Weather by Tony Gloeggler

Weather Ben Newton

When we walk out the door,
Jesse’s respite worker asks him
about the weather. It’s February
in Maine and there’s snow
on the ground. He answers
“Clouds, wind, too cold.”
Still, I have to remind him
to zip his hoodie, ask maybe
we should go back inside,
change his sandals for socks
and boots. He blurts, “No
socks, no shoes” as I dig
my hands deeper into pockets,
trot to the car. His worker
turns down the radio,
shows him his cell phone.
A list of different cities
roll down the screen,
their current temperatures
next to them. The worker
points to one and Jesse
answers what he’d wear
if he were there, a coat,
or shorts and a tee shirt.
When the worker points
to another, Jesse pauses,
then says, “New York, Tony
house” and I wonder whether
he remembers that eight hour
U Haul drive when he moved
to Brooklyn the summer me
and his mom were in love.

Jesse, five and a half years old,
incessantly sweating and still
marching obsessively room
to room closing every window
tight; sitting on my lap, licking
the burnt orange remnants
of Extra Spicy Doritos off
his fingers as I talk on
the phone; subwaying
to the end of the F line
and jumping Coney Island
waves as it grows too dark
to see, playing Rosalita,
We’re Having A Party,
A Good Feelin’ To Know
on the stereo, blasting them
in the same exact order
anytime his mom called
to say sorry she’d be home
late again from work
as I lift him as high
as the ceiling, bounce
him on the bed over
and over until we both
run out of breath, ready
for a Beach Boys lullaby
to close our eyes, hopefully
help him, me, sleep
through the night, please.

 

First published in Trajectory.

 

 

Tony Gloeggler is a life-long resident of New York City.

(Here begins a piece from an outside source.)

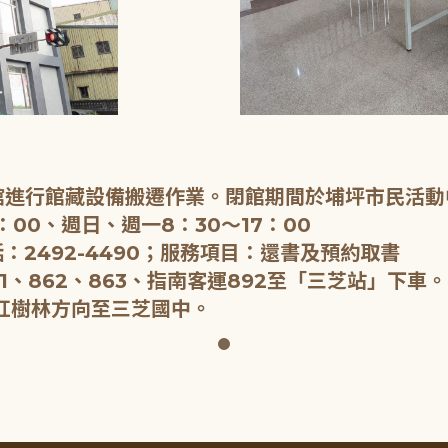
閉館進行館藏設備搬遷作業。閉館期間於埔坪市民活動
：00、週日、週一8：30～17：00
：2492-4490；服務項目：還書及預約取書
1、862、863、指南客運892至「三芝站」下車。
紅樹林方向至三芝國中。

His work has appeared in Rattle, The Raleigh Review, Chiron Review, New Ohio Review, Mudfish and Cultural Weekly. His full length books include One Wish Left (Pavement Saw press 2002) and The Last Lie (NYQ Books/2010). Until The Last Light Leaves (NYQ Books 2015) was a finalist in the 2016 Binghamton University Milt Kessler Poetry Book Award and focuses on his connection to an ex-girlfriend’s autistic son and thirty-five years of managing group homes for mentally challenged men in Brooklyn.